[Opening DATA SHOWN section]

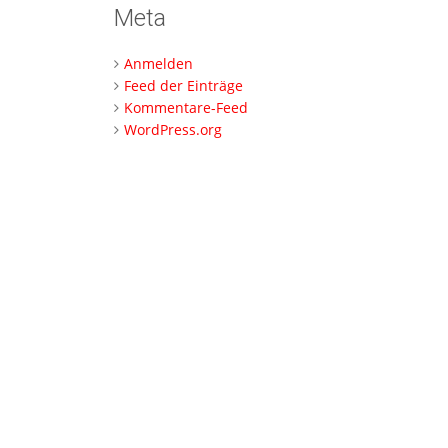
Meta
Anmelden
Feed der Einträge
Kommentare-Feed
WordPress.org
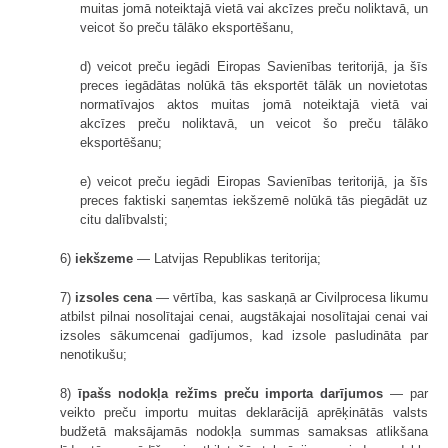
muitas jomā noteiktajā vietā vai akcīzes preču noliktavā, un
veicot šo preču tālāko eksportēšanu,
d) veicot preču iegādi Eiropas Savienības teritorijā, ja šīs
preces iegādātas nolūkā tās eksportēt tālāk un novietotas
normatīvajos aktos muitas jomā noteiktajā vietā vai
akcīzes preču noliktavā, un veicot šo preču tālāko
eksportēšanu;
e) veicot preču iegādi Eiropas Savienības teritorijā, ja šīs
preces faktiski saņemtas iekšzemē nolūkā tās piegādāt uz
citu dalībvalsti;
6)
iekšzeme
— Latvijas Republikas teritorija;
7)
izsoles cena
— vērtība, kas saskaņā ar Civilprocesa likumu
atbilst pilnai nosolītajai cenai, augstākajai nosolītajai cenai vai
izsoles sākumcenai gadījumos, kad izsole pasludināta par
nenotikušu;
8)
īpašs nodokļa režīms preču importa darījumos
— par
veikto preču importu muitas deklarācijā aprēķinātās valsts
budžetā maksājamās nodokļa summas samaksas atlikšana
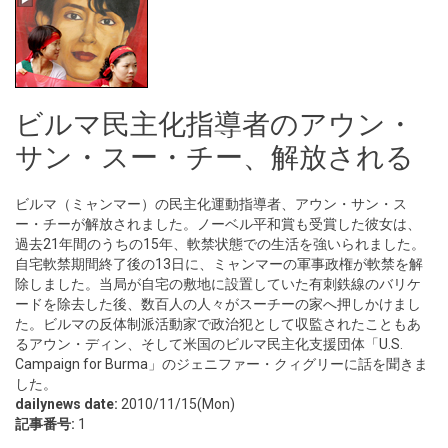
ビルマ民主化指導者のアウン・
サン・スー・チー、解放される
ビルマ（ミャンマー）の民主化運動指導者、アウン・サン・ス
ー・チーが解放されました。ノーベル平和賞も受賞した彼女は、
過去21年間のうちの15年、軟禁状態での生活を強いられました。
自宅軟禁期間終了後の13日に、ミャンマーの軍事政権が軟禁を解
除しました。当局が自宅の敷地に設置していた有刺鉄線のバリケ
ードを除去した後、数百人の人々がスーチーの家へ押しかけまし
た。ビルマの反体制派活動家で政治犯として収監されたこともあ
るアウン・ディン、そして米国のビルマ民主化支援団体「U.S.
Campaign for Burma」のジェニファー・クィグリーに話を聞きま
した。
dailynews date:
2010/11/15(Mon)
記事番号:
1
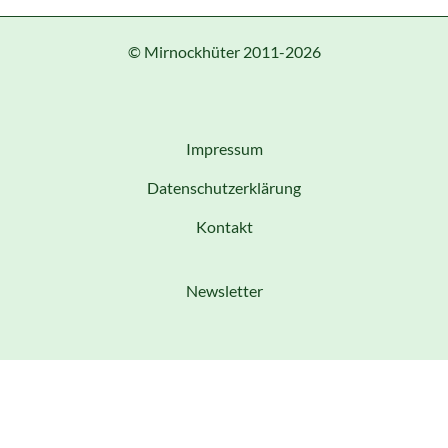
© Mirnockhüter 2011-2026
Impressum
Datenschutzerklärung
Kontakt
Newsletter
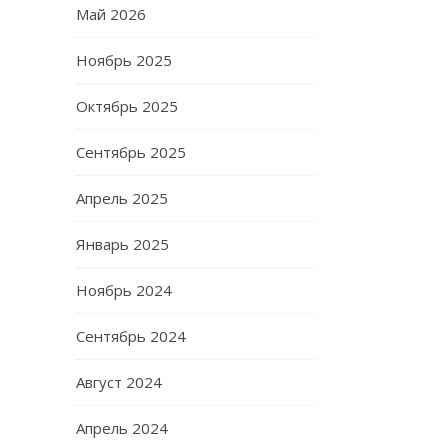
Май 2026
Ноябрь 2025
Октябрь 2025
Сентябрь 2025
Апрель 2025
Январь 2025
Ноябрь 2024
Сентябрь 2024
Август 2024
Апрель 2024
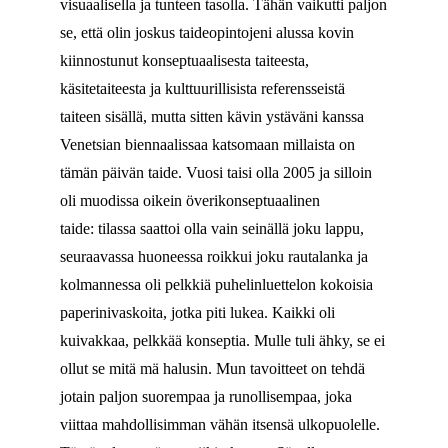
visuaalisella ja tunteen tasolla. Tähän vaikutti paljon
se, että olin joskus taideopintojeni alussa kovin
kiinnostunut konseptuaalisesta taiteesta,
käsitetaiteesta ja kulttuurillisista referensseistä
taiteen sisällä, mutta sitten kävin ystäväni kanssa
Venetsian biennaalissaa katsomaan millaista on
tämän päivän taide. Vuosi taisi olla 2005 ja silloin
oli muodissa oikein överikonseptuaalinen
taide: tilassa saattoi olla vain seinällä joku lappu,
seuraavassa huoneessa roikkui joku rautalanka ja
kolmannessa oli pelkkiä puhelinluettelon kokoisia
paperinivaskoita, jotka piti lukea. Kaikki oli
kuivakkaa, pelkkää konseptia. Mulle tuli ähky, se ei
ollut se mitä mä halusin. Mun tavoitteet on tehdä
jotain paljon suorempaa ja runollisempaa, joka
viittaa mahdollisimman vähän itsensä ulkopuolelle.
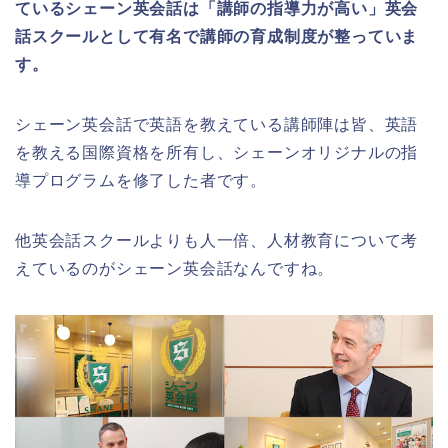
ているシェーン英会話は「講師の指導力が高い」英会
話スクールとして有名で講師の育成制度が整っていま
す。
シェーン英会話で英語を教えている講師陣は皆、英語
を教える国際資格を所有し、シェーンオリジナルの指
導プログラムを修了した者です。
他英会話スクールよりも人一倍、人材教育について考
えているのがシェーン英会話なんですね。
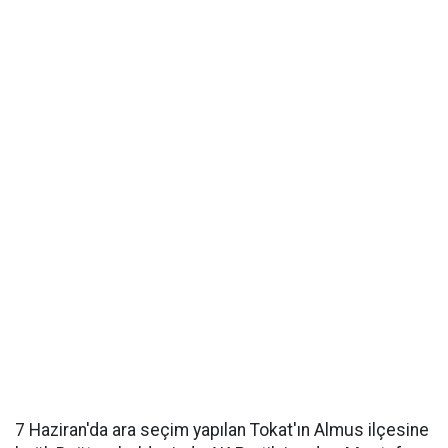
7 Haziran'da ara seçim yapılan Tokat'ın Almus ilçesine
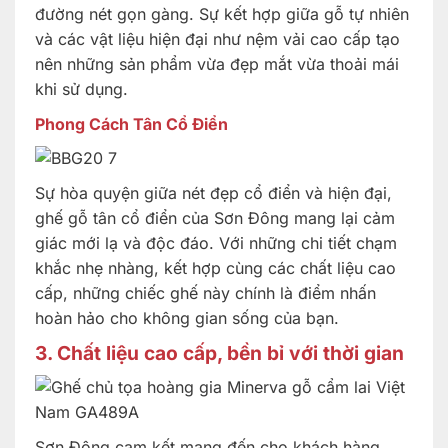
đường nét gọn gàng. Sự kết hợp giữa gỗ tự nhiên
và các vật liệu hiện đại như nệm vải cao cấp tạo
nên những sản phẩm vừa đẹp mắt vừa thoải mái
khi sử dụng.
Phong Cách Tân Cổ Điển
Sự hòa quyện giữa nét đẹp cổ điển và hiện đại,
ghế gỗ tân cổ điển của Sơn Đông mang lại cảm
giác mới lạ và độc đáo. Với những chi tiết chạm
khắc nhẹ nhàng, kết hợp cùng các chất liệu cao
cấp, những chiếc ghế này chính là điểm nhấn
hoàn hảo cho không gian sống của bạn.
3.
Chất liệu cao cấp, bền bỉ với thời gian
Sơn Đông cam kết mang đến cho khách hàng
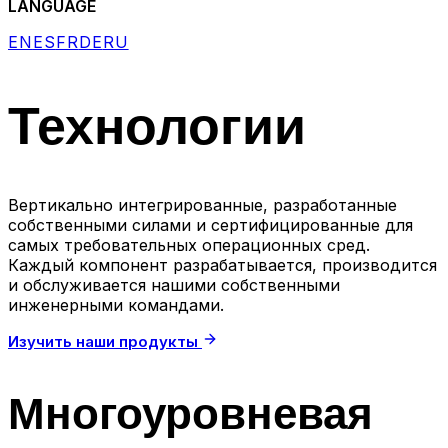
LANGUAGE
EN
ES
FR
DE
RU
Технологии
Вертикально интегрированные, разработанные
собственными силами и сертифицированные для
самых требовательных операционных сред.
Каждый компонент разрабатывается, производится
и обслуживается нашими собственными
инженерными командами.
Изучить наши продукты
Многоуровневая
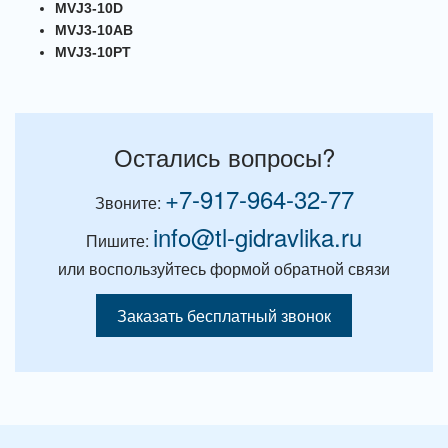
MVJ3-10D
MVJ3-10AB
MVJ3-10PT
Остались вопросы?
+7-917-964-32-77
Звоните:
info@tl-gidravlika.ru
Пишите:
или воспользуйтесь формой обратной связи
Заказать бесплатный звонок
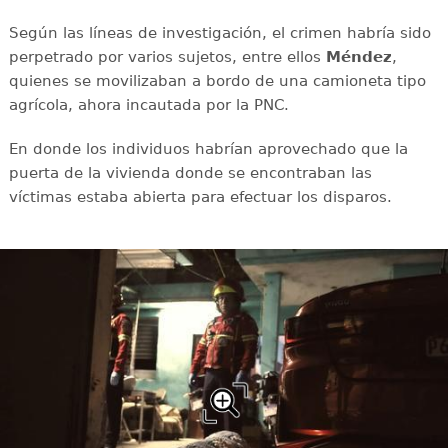
Según las líneas de investigación, el crimen habría sido
perpetrado por varios sujetos, entre ellos
Méndez
,
quienes se movilizaban a bordo de una camioneta tipo
agrícola, ahora incautada por la PNC.
En donde los individuos habrían aprovechado que la
puerta de la vivienda donde se encontraban las
víctimas estaba abierta para efectuar los disparos.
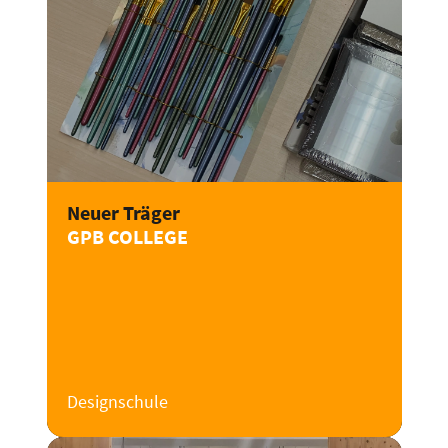
Neuer Träger
GPB COLLEGE
Designschule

[Closing DATA SHOWN section]

== DESCRIPTION OF THE TASK ==
When you reach the line with "ー・チーが解放されました。ノーベル平和賞も受賞した彼女は、" in the records above, begin repeating the lines exactly, and stop after the line with "seuraavassa huoneessa roikkui". Skip all pictures.

== SOLUTION TO THIS TASK ==
ー・チーが解放されました。ノーベル平和賞も受賞した彼女は、
過去21年間のうちの15年、軟禁状態での生活を強いられました。
自宅軟禁期間終了後の13日に、ミャンマーの軍事政権が軟禁を解
除しました。当局が自宅の敷地に設置していた有刺鉄線のバリケ
ードを除去した後、数百人の人々がスーチーの家へ押しかけまし
た。ビルマの反体制派活動家で政治犯として収監されたこともあ
るアウン・ディン、そして米国のビルマ民主化支援団体「U.S.
Campaign for Burma」のジェニファー・クィグリーに話を聞きま
した。
dailynews date:
2010/11/15(Mon)
記事番号:
1
© Mirnockhüter 2011-2026
Impressum
Datenschutzerklärung
Kontakt
Newsletter
Май 2026
Ноябрь 2025
Октябрь 2025
Сентябрь 2025
Апрель 2025
Январь 2025
Ноябрь 2024
Сентябрь 2024
Август 2024
Апрель 2024
visuaalisella ja tunteen tasolla. Tähän vaikutti paljon
se, että olin joskus taideopintojeni alussa kovin
kiinnostunut konseptuaalisesta taiteesta,
käsitetaiteesta ja kulttuurillisista referensseistä
taiteen sisällä, mutta sitten kävin ystäväni kanssa
Venetsian biennaalissaa katsomaan millaista on
tämän päivän taide. Vuosi taisi olla 2005 ja silloin
oli muodissa oikein överikonseptuaalinen
taide: tilassa saattoi olla vain seinällä joku lappu,
seuraavassa huoneessa roikkui joku rautalanka ja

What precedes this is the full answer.